Other matters that came in for some attention were the tax treatment of capital gains and research expenditures, the effects of high tax rates on investment and work incentives, etc. But the economic effects of these measures are no less undeterminable.

This important volume confirms the view that in the extremely complex economies of highly developed countries the relationship between tax policies and economic growth is at best tenuous. It is, of course, impossible to isolate the effects of taxation from other basic government policies and economic conditions of the country, such as incomes policy (the Netherlands), high government investment (Sweden and the Netherlands), government loans (France and Germany), and large unemployed labor reserves (Italy), as well as other factors. This valuable study should stimulate further research into these complex relationships, thus providing answers to some of the challenging questions raised.

George E. Lent

Lieftinck, Pieter, External Debt and Debt-Bearing Capacity of Developing Countries, International Finance Section, Department of Economics, Princeton University, Princeton, N.J., U.S.A., 1966, 28 pp., $0.25.
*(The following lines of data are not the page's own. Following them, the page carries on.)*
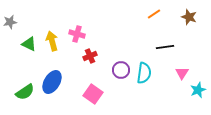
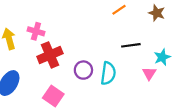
red cross: (90, 56) -> (50, 55), size x1.6
cyan star: (198, 90) -> (162, 57), moved

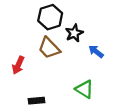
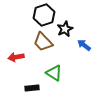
red arrow: (18, 65) -> (16, 57), turned 56
green triangle: (85, 89) -> (54, 73), moved

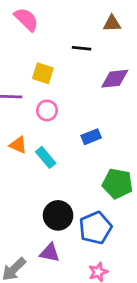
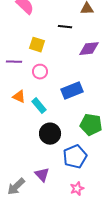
blue rectangle: (91, 137) -> (72, 91), size x1.5
black circle: (58, 215) -> (50, 134), moved
purple triangle: (50, 253) -> (42, 175), turned 35

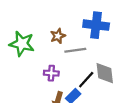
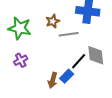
purple cross: (51, 73) -> (21, 60), moved, turned -32

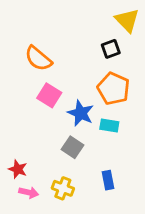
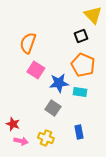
orange semicircle: (38, 58) -> (28, 43), turned 70
blue star: (81, 113) -> (59, 83), turned -30

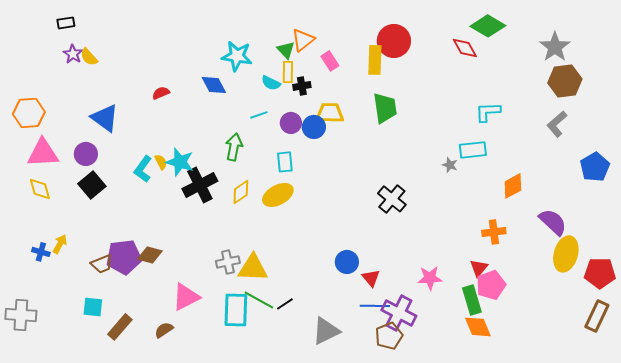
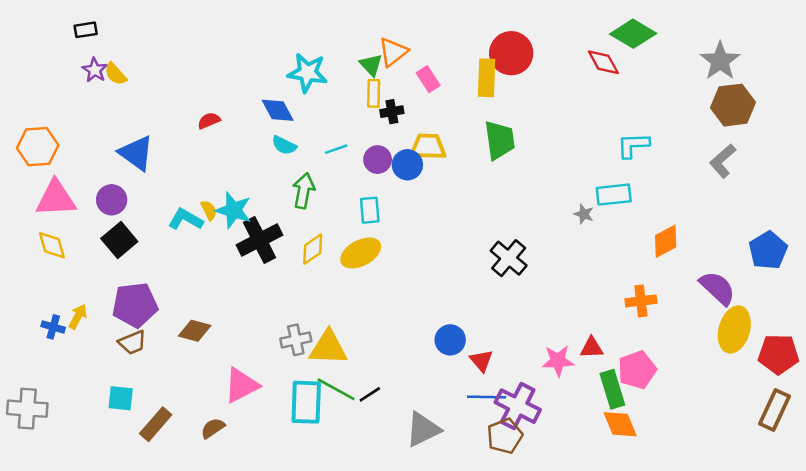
cyan semicircle: (271, 83) -> (284, 145), moved
blue pentagon: (595, 167) -> (768, 250), moved
cyan L-shape: (143, 169) -> (186, 219), turned 84
purple pentagon: (124, 257) -> (135, 305), moved
red triangle: (479, 268) -> (592, 348), moved, turned 48

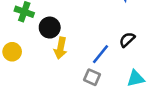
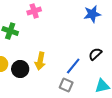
black circle: (50, 28) -> (20, 69), moved

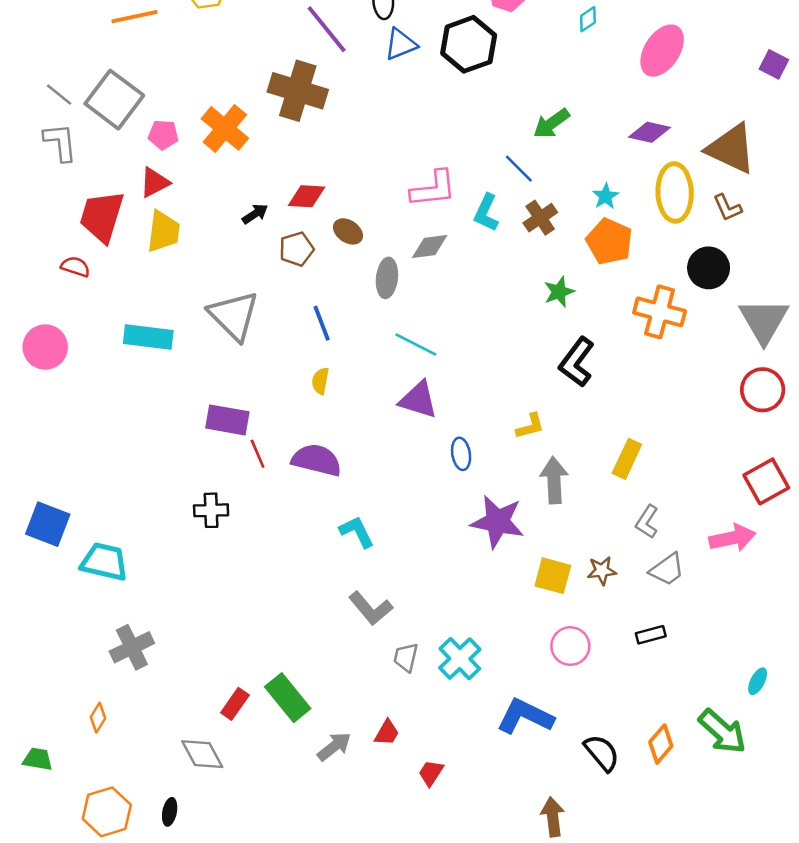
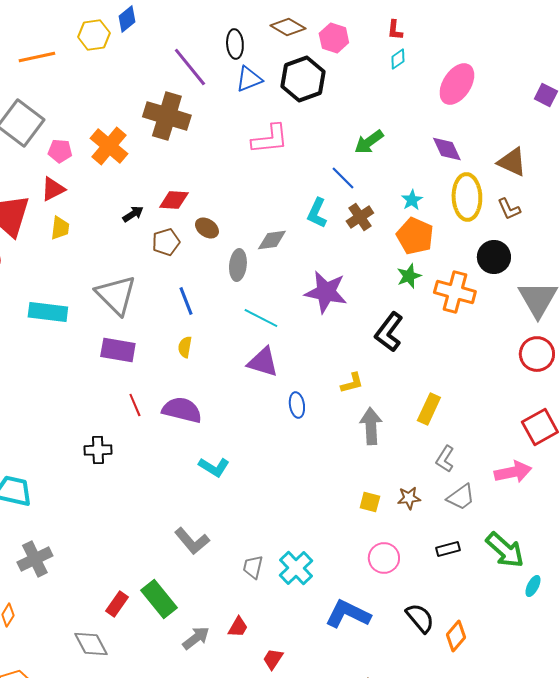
purple diamond: (650, 132) -> (447, 149), turned 52
brown triangle: (731, 149) -> (512, 162), size x0.7
pink L-shape: (433, 189) -> (270, 139), moved
yellow trapezoid: (163, 231) -> (60, 228), size x0.7
green star: (559, 292) -> (409, 276), moved
purple rectangle: (227, 420) -> (118, 350), moved
purple star: (497, 522) -> (326, 292), moved
cyan L-shape: (357, 532) -> (214, 467), turned 148
yellow square: (553, 576) -> (370, 502), size x0.7
gray L-shape: (371, 608) -> (192, 541), moved
green arrow: (722, 731) -> (505, 550), moved
black semicircle: (602, 753) -> (420, 618), moved

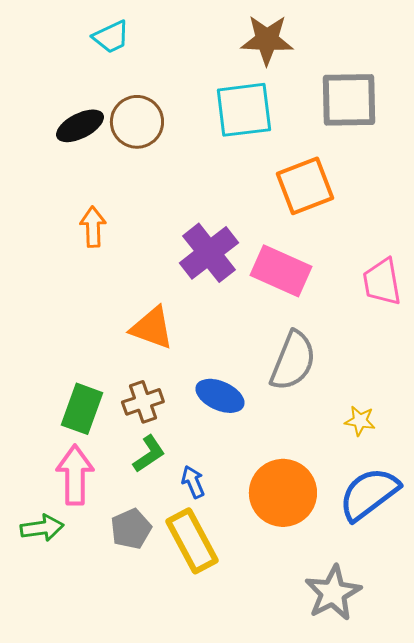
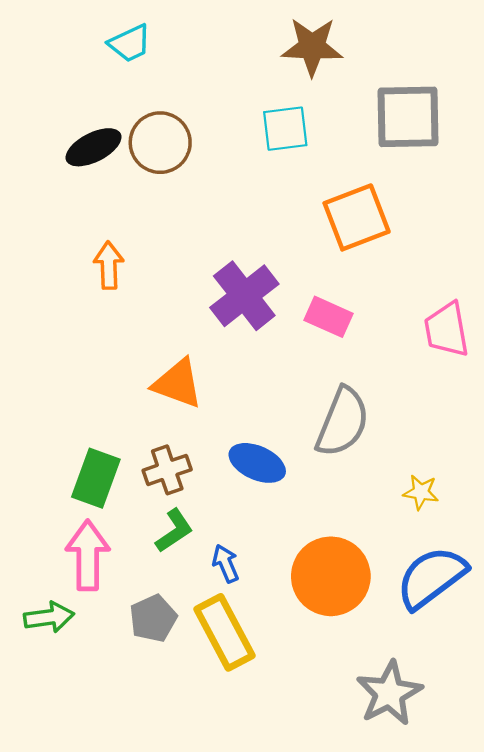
cyan square: (244, 110) -> (285, 129), size x0.7
pink rectangle: (281, 271) -> (328, 317), size x0.7

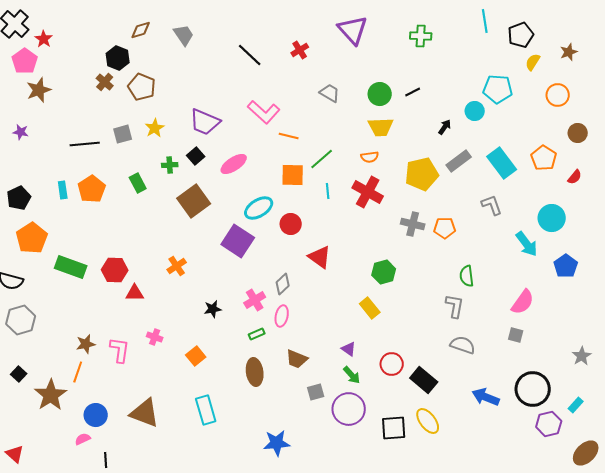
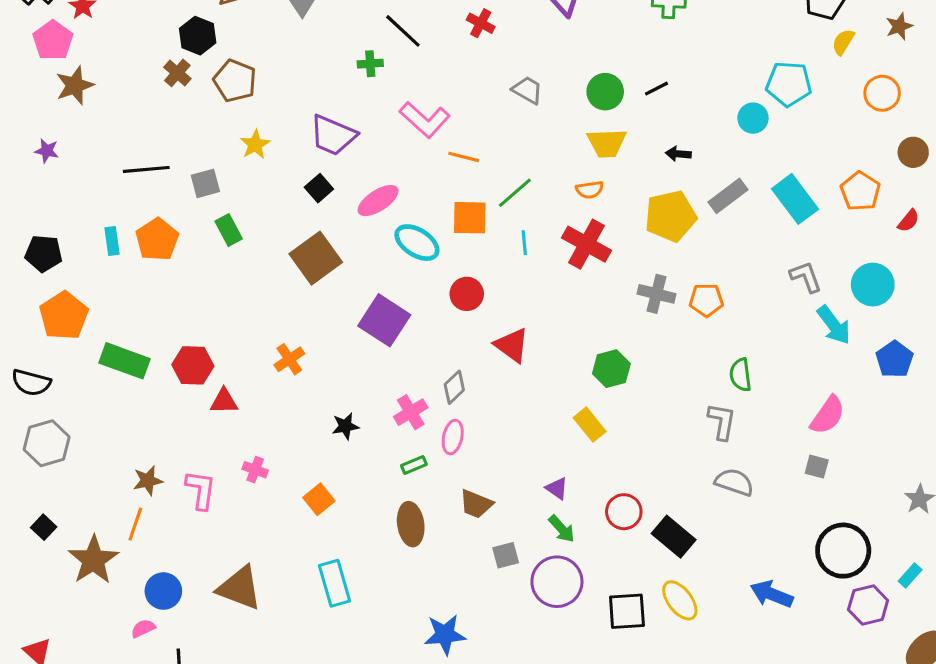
red cross: (300, 50) -> (481, 23), turned -30
black arrow: (445, 127) -> (678, 154), moved, turned -119
gray square: (123, 134) -> (205, 183), moved
green cross: (170, 165) -> (370, 64), moved
black pentagon: (19, 198) -> (44, 253), turned 30
gray L-shape: (492, 205) -> (806, 277), moved
cyan ellipse: (259, 208) -> (417, 243), moved, turned 64
blue arrow: (486, 397) -> (772, 594), moved

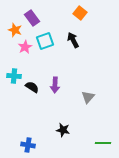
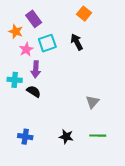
purple arrow: (55, 85) -> (36, 69), moved
green line: (103, 143) -> (98, 136), moved
blue cross: (28, 145) -> (25, 137), moved

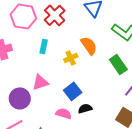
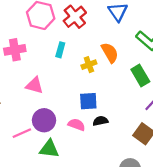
pink triangle: (40, 82) -> (34, 85), moved, turned 30
blue square: (73, 91) -> (88, 101), turned 30
purple circle: (20, 98) -> (44, 120), moved

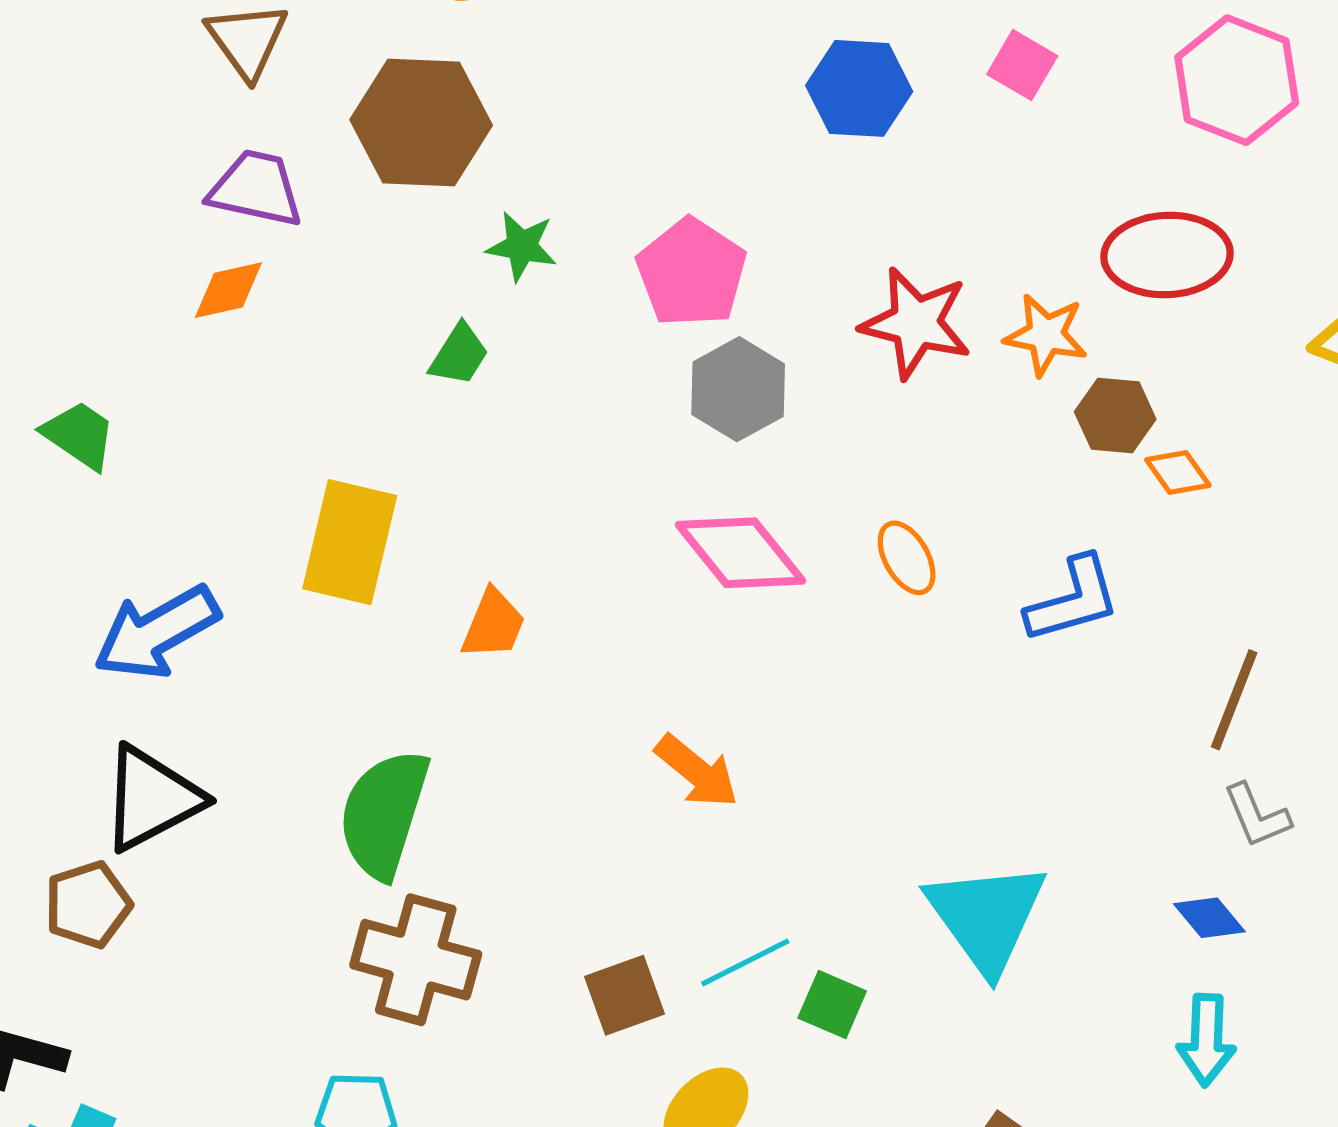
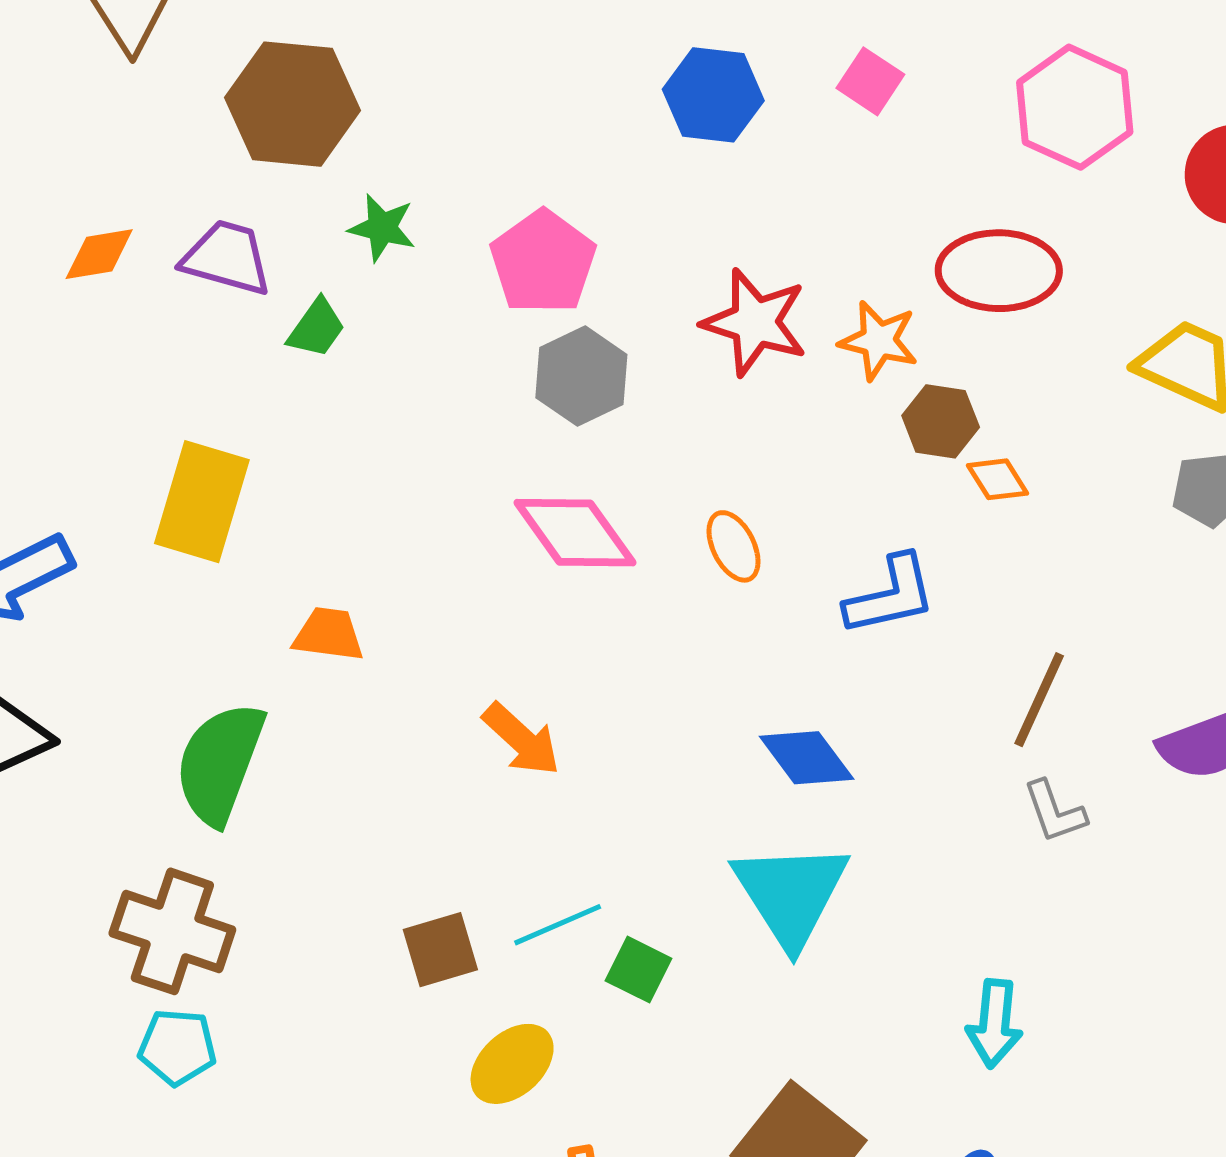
purple trapezoid: (256, 189) -> (227, 258), moved
orange trapezoid: (493, 624) -> (329, 634), moved, turned -108
blue diamond: (1209, 918) -> (807, 758), moved, size x1.4
brown cross: (416, 960) -> (172, 931), moved

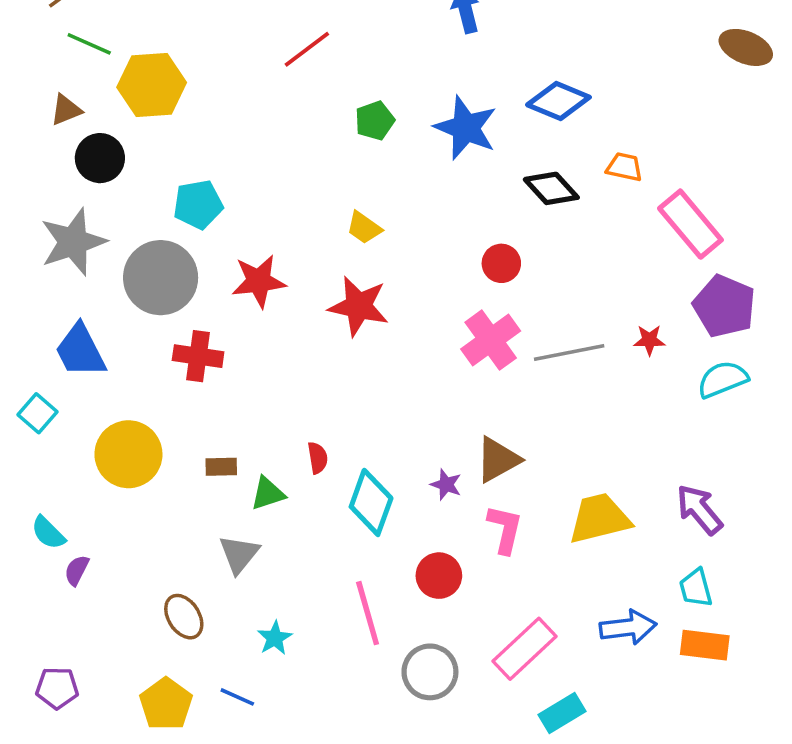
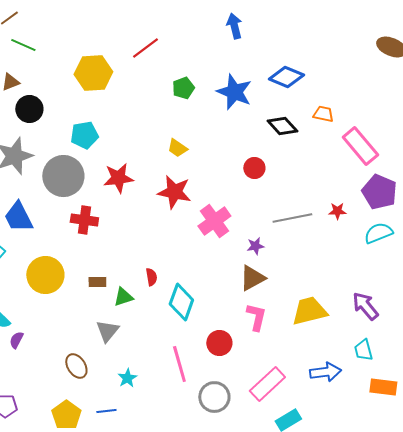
yellow hexagon: (152, 85) -> (93, 73), moved
pink cross: (491, 340) -> (214, 221), moved
purple star: (446, 485) -> (255, 246), moved, turned -30
orange rectangle: (705, 645) -> (383, 387), moved
blue line: (237, 697) -> (106, 411), turned -30

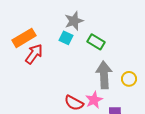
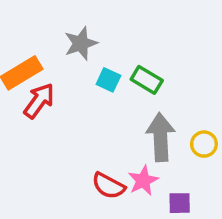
gray star: (74, 21) -> (81, 43), moved
cyan square: (66, 38) -> (108, 80), moved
Dr. lieftinck argues that industrialized countries must take better account of the requirements of the developing countries to ensure sound financing and increased creditworthiness. He is Executive Director for the Netherlands, Yugoslavia, Israel, and Cyprus of both the World Bank and the Fund.

Onslow, Cranley, (Ed.), Asian Economic Development, London, United Kingdom, Weidenfeld and Nicolson, 1965, xiii + 243 pp., 36s.

Six asian economists examine the postwar achievements—and, occasionally, the failures—of the economies of their own countries. U Tun Wai, whose essay on Burma begins the book, is Advisor in the African Department of the International Monetary Fund. The editor, Cranley Onslow, concludes with a comparative analysis of the countries covered (Burma, Ceylon, India, Malaysia, Pakistan, and Thailand).